- [Exercise description]:
I need each line of the entries below that includes the string "https".

───

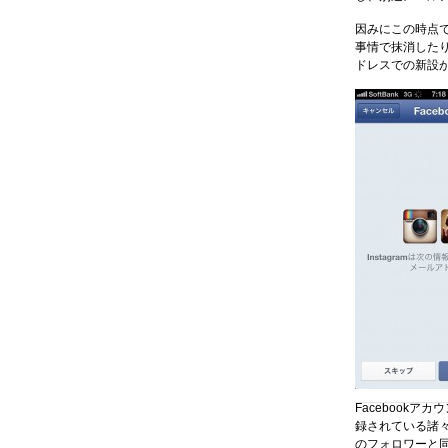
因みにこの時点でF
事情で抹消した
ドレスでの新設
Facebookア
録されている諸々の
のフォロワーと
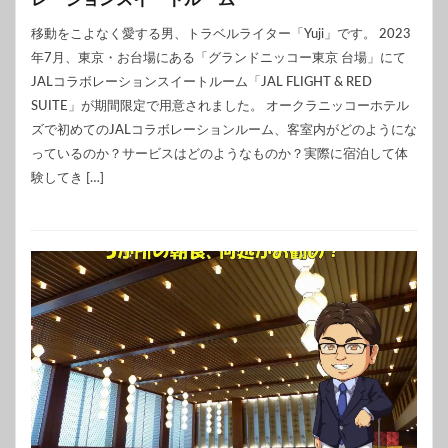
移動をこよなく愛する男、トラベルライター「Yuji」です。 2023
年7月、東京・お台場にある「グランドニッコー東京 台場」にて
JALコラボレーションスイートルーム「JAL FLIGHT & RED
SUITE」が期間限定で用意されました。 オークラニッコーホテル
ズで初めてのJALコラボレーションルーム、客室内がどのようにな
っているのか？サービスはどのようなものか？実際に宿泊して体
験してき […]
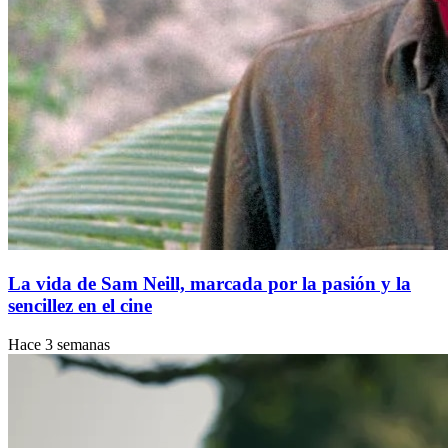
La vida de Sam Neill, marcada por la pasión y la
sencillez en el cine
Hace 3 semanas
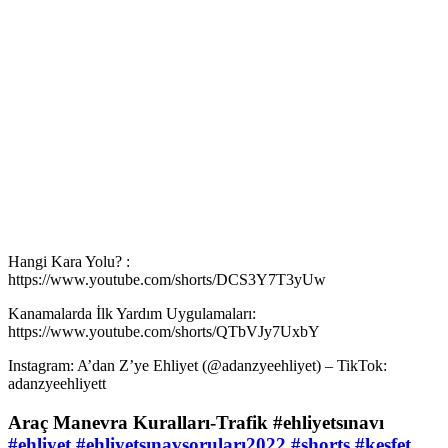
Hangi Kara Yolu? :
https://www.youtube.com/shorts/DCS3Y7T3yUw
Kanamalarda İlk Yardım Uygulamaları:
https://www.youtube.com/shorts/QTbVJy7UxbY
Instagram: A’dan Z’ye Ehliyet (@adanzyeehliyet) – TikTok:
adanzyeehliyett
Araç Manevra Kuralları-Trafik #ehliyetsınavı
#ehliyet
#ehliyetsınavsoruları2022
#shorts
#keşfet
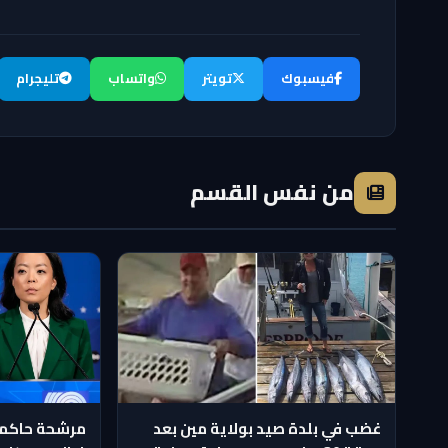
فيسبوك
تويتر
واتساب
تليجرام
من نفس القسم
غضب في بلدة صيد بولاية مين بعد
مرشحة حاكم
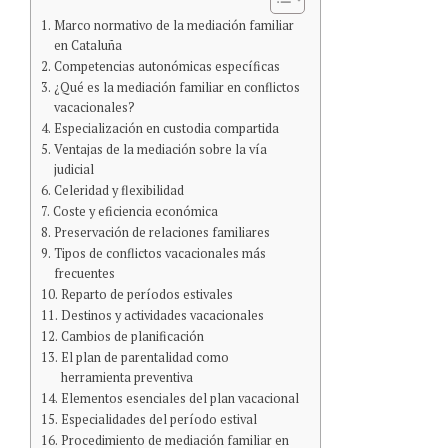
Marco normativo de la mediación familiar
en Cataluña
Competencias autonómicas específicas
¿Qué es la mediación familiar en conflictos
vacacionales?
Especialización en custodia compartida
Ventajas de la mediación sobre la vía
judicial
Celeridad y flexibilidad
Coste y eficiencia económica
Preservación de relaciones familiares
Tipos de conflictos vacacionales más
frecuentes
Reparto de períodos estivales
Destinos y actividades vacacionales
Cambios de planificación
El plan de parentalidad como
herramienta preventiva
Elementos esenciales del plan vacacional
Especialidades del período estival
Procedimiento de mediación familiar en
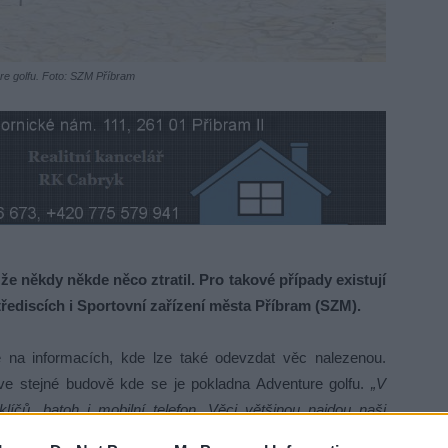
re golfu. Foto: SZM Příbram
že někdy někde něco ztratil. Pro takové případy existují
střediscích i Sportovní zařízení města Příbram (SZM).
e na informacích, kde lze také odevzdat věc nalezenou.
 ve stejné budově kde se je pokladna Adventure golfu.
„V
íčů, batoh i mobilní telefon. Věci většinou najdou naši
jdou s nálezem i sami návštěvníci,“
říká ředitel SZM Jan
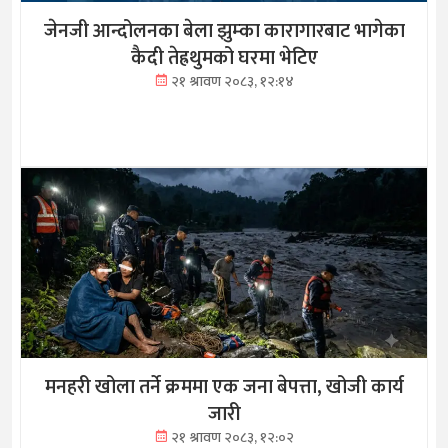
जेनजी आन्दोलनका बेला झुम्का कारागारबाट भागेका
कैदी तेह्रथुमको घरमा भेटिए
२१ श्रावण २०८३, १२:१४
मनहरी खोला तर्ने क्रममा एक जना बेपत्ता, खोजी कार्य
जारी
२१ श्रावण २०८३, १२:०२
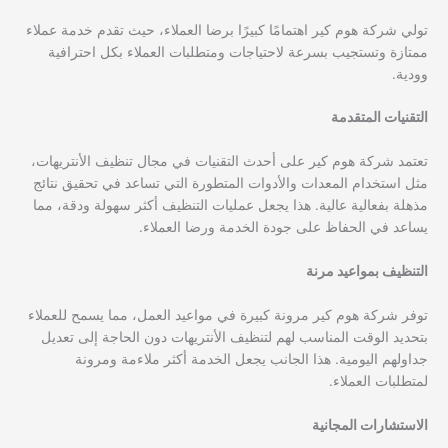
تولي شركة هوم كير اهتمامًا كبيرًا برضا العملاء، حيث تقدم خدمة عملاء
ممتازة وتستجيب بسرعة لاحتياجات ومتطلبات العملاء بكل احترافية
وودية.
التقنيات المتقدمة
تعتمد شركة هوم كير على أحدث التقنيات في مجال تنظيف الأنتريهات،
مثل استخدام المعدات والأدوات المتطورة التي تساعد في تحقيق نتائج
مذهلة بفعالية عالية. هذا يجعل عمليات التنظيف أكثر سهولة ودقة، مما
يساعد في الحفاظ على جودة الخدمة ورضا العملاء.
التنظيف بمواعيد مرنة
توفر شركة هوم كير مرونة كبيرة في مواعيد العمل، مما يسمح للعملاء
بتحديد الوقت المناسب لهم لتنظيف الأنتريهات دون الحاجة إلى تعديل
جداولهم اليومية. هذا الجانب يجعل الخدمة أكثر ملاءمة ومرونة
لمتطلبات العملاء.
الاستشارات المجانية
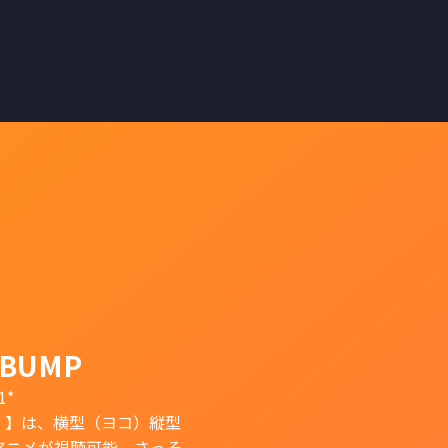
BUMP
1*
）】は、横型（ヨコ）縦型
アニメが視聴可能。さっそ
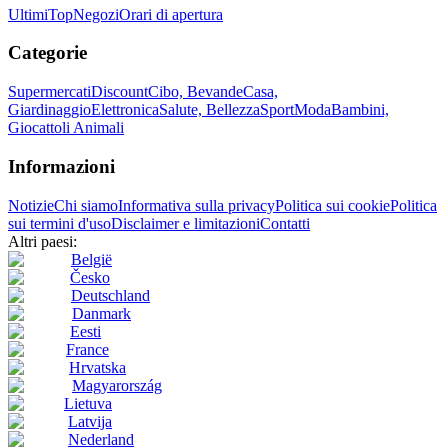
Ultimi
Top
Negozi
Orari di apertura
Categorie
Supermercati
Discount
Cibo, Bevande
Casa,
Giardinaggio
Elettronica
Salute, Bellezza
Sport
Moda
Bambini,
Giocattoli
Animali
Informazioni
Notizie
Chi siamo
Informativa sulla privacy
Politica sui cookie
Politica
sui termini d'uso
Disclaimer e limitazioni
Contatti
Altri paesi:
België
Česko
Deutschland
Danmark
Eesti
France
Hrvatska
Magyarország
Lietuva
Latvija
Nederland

───

- [Your response]:
https://www.youtube.com/shorts/DCS3Y7T3yUw
https://www.youtube.com/shorts/QTbVJy7UxbY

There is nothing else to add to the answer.